The secretogranin II gene is a signal integrator of glutamate and dopamine inputs



Cooperative gene regulation by different neurotransmitters likely underlies the long-term forms of associative learning and memory, but this mechanism largely remains to be elucidated. Following cDNA microarray analysis for genes regulated by Ca2+ or cAMP, we found that the secretogranin II gene (Scg2) was cooperatively activated by glutamate and dopamine in primary cultured mouse hippocampal neurons. The Ca2+ chelator 1,2-bis(2-aminophenoxy)ethane-N,N,N’,N’-tetraacetic acid acetoxymethyl ester (BAPTA-AM) and the mitogen-activated protein kinase (MAPK) kinase (MEK) inhibitor PD98059 prevented Scg2 activation by glutamate or dopamine; thus, the Ca2+/MEK pathway is predicted to include a convergence point(s) of glutamatergic and dopaminergic signaling. Unexpectedly, the protein kinase A inhibitor KT5720 enhanced Scg2 activation by dopamine. The protein-synthesis inhibitor cycloheximide also enhanced Scg2 activation, and the proteasome inhibitor ZLLLH diminished the KT5720-mediated augmentation of Scg2 activation. These results are concordant with the notion that dopaminergic input leads to accumulation of a KT5720-sensitive transcriptional repressor, which is short-lived because of rapid degradation by proteasomes. This repression pathway may effectively limit the time window permissive to Scg2 activation by in-phase glutamate and dopamine inputs via the Ca2+/MEK pathway. We propose that the regulatory system of Scg2 expression is equipped with machinery that is refined for the signal integration of in-phase synaptic inputs.

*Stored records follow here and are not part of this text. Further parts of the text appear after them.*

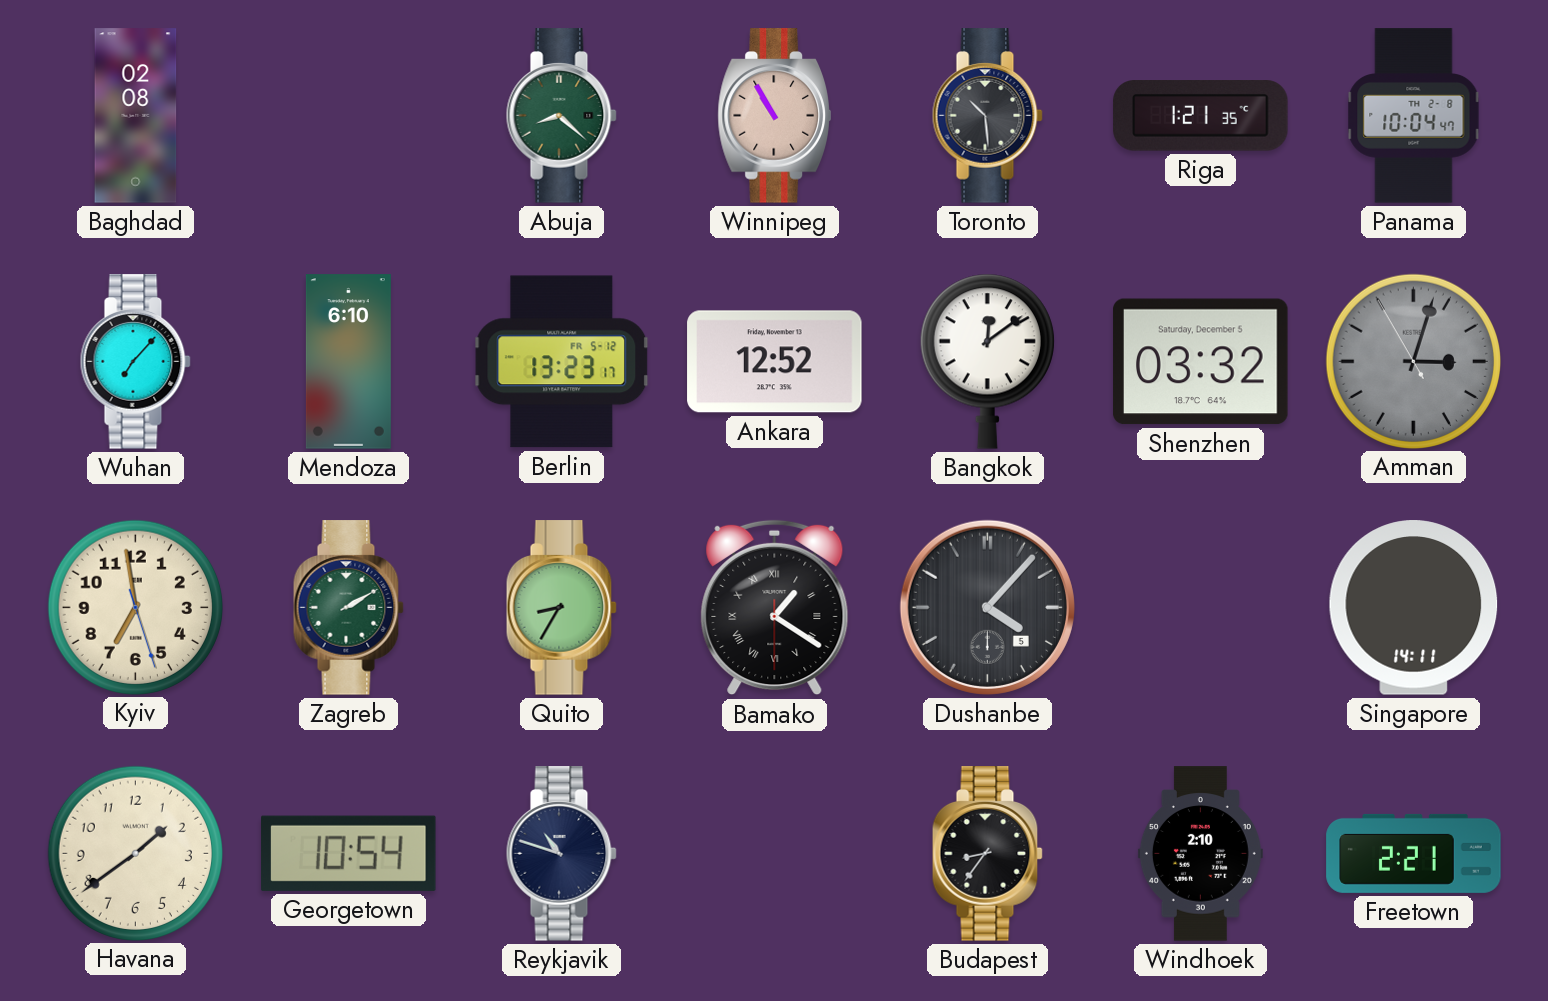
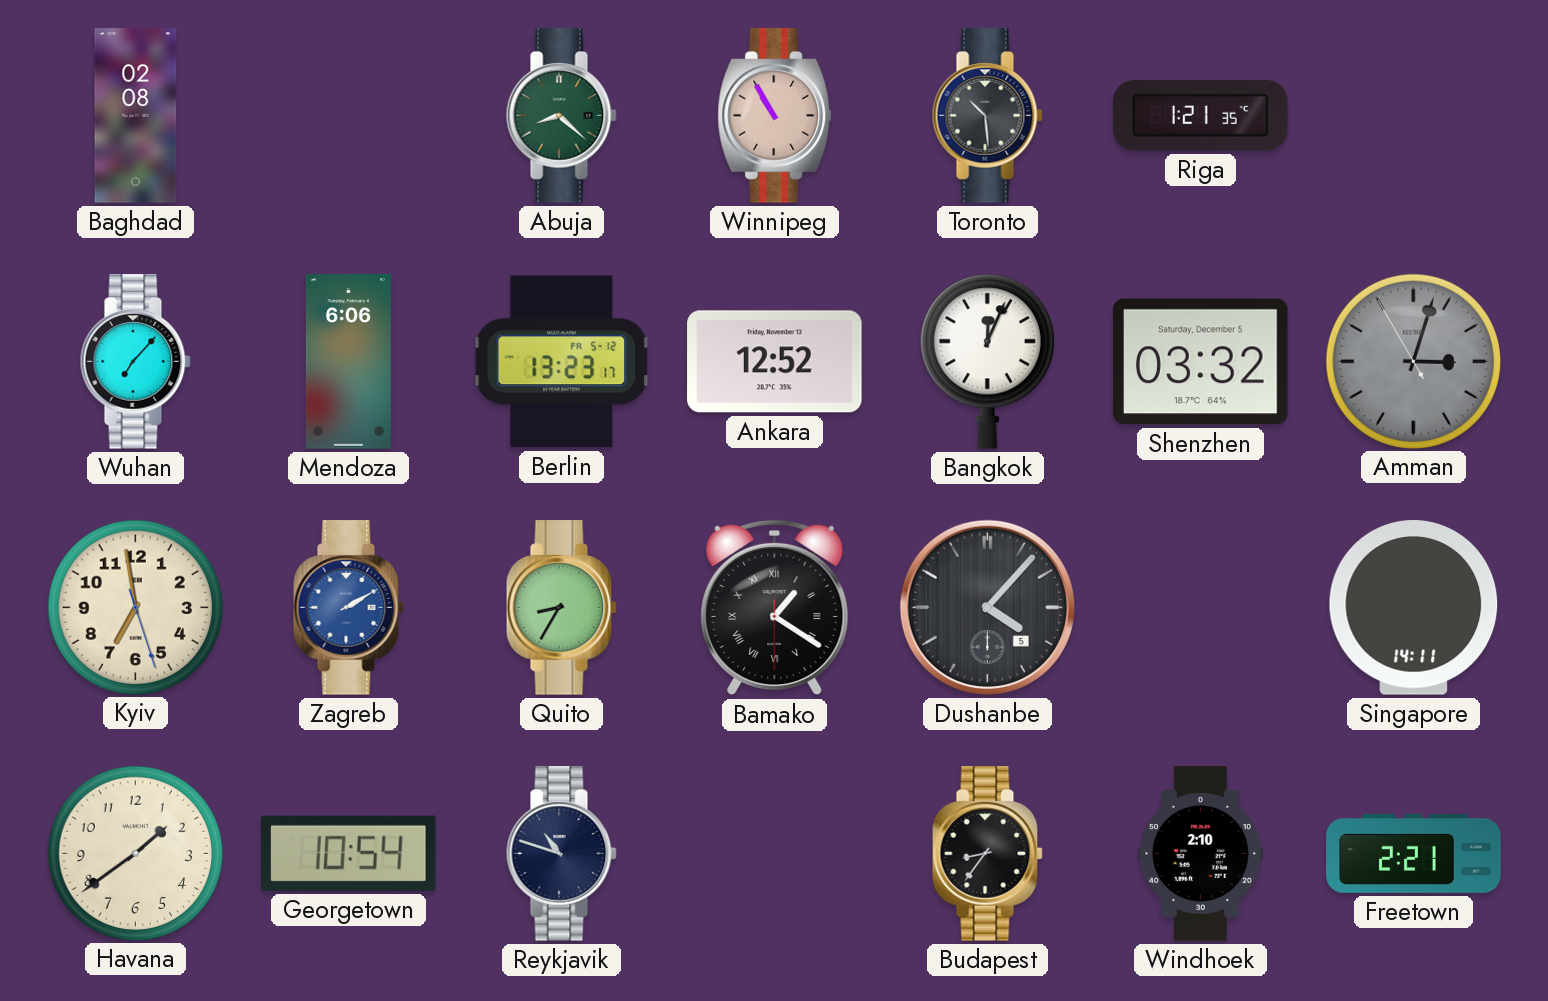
Panama: 10:04 -> none
Mendoza: 6:10 -> 6:06
Bangkok: 12:09 -> 12:04
Zagreb dial: green -> blue
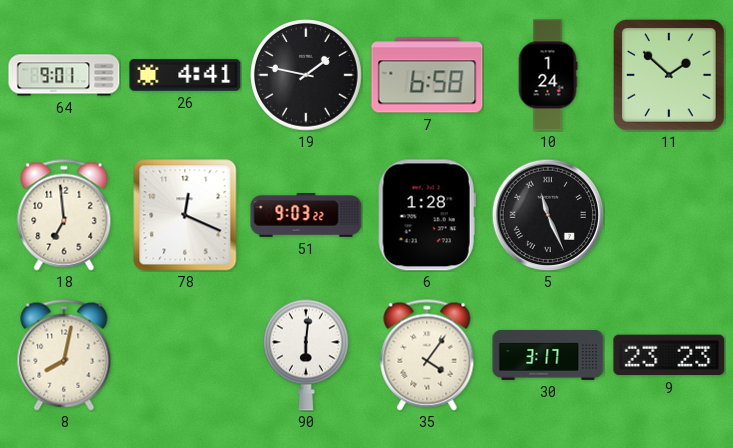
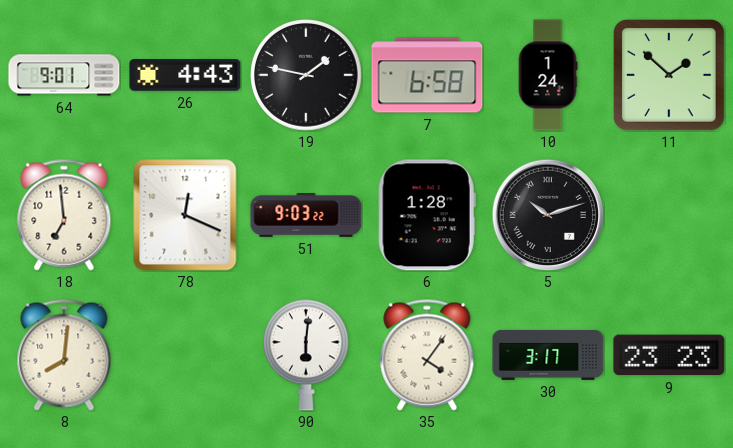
26: 4:41 -> 4:43
5: 11:26 -> 10:12
8: 8:02 -> 8:01
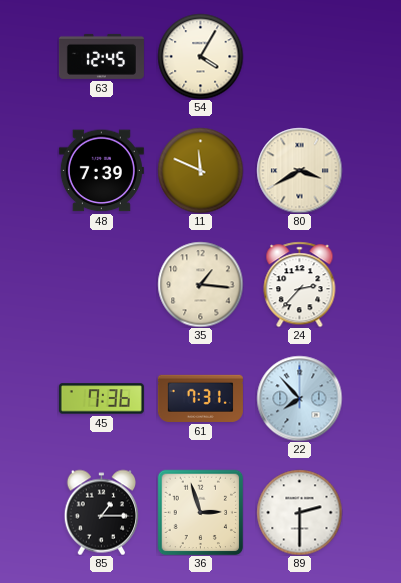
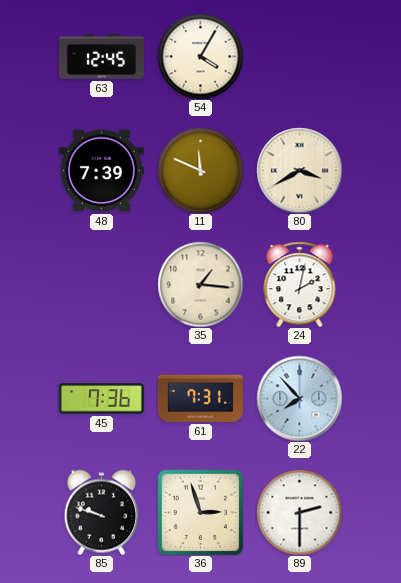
24: 2:37 -> 2:02
85: 1:15 -> 9:48
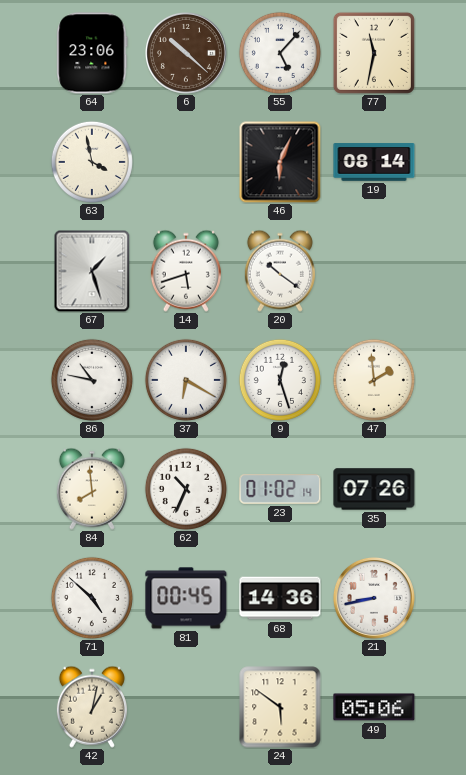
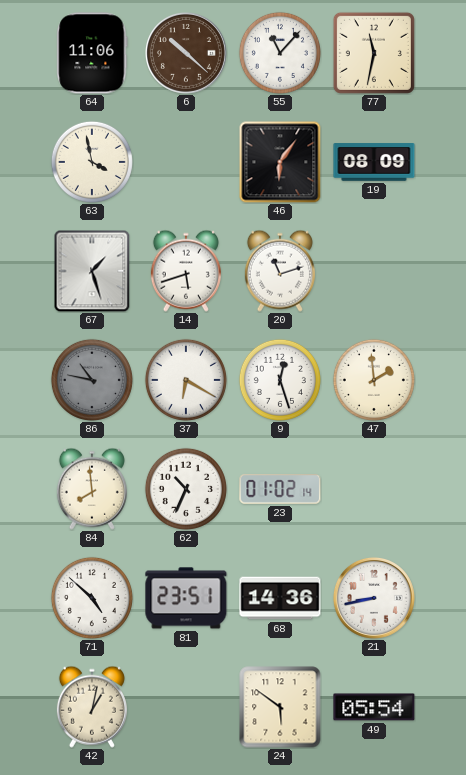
64: 23:06 -> 11:06
55: 5:07 -> 11:07
46: 6:04 -> 6:06
19: 08:14 -> 08:09
20: 10:21 -> 11:12
86 dial: white -> grey
35: 07:26 -> none
81: 00:45 -> 23:51
49: 05:06 -> 05:54
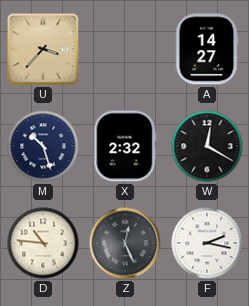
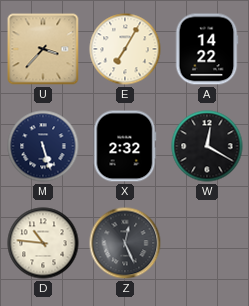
E: none -> 7:05
A: 14:27 -> 14:22
M: 10:27 -> 5:27
F: 2:17 -> none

We proposed hypothetical mechanism for the regulation of the secretogranin II gene as a signal integrator of glutamate and dopamine inputs. Glutamate or dopamine activates the Ca2+/MEK/ERK pathway, which thus contributes to the signal integration. Concurrently, activation of the PKA inhibitor KT5720-sensitive pathway by dopamine leads to accumulation of the repressor protein X that is otherwise susceptible to proteasome degradation. This repression system may determine the time window permissive to the cooperative activation by in-phase glutamate and dopamine inputs.